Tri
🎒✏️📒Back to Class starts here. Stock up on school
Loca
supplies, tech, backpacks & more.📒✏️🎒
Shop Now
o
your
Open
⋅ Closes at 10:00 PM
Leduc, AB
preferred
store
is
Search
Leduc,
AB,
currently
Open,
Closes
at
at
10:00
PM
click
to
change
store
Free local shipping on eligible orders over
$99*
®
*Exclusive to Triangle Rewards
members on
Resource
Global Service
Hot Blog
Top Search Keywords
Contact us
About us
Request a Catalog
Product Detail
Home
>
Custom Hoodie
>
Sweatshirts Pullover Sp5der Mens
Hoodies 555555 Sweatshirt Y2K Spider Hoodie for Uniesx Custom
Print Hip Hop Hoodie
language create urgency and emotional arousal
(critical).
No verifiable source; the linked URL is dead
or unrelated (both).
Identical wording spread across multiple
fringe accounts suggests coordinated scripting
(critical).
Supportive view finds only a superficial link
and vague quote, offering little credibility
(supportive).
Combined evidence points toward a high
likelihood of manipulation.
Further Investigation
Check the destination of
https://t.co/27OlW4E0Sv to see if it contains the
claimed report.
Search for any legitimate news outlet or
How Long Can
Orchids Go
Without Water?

----

EXERCISE DETAILS: Everything from the line containing "https://t.co/27OlW4E0Sv to see" through the last line above should be set down exactly; include no other lines.

WRITTEN ANSWER:
https://t.co/27OlW4E0Sv to see if it contains the
claimed report.
Search for any legitimate news outlet or
How Long Can
Orchids Go
Without Water?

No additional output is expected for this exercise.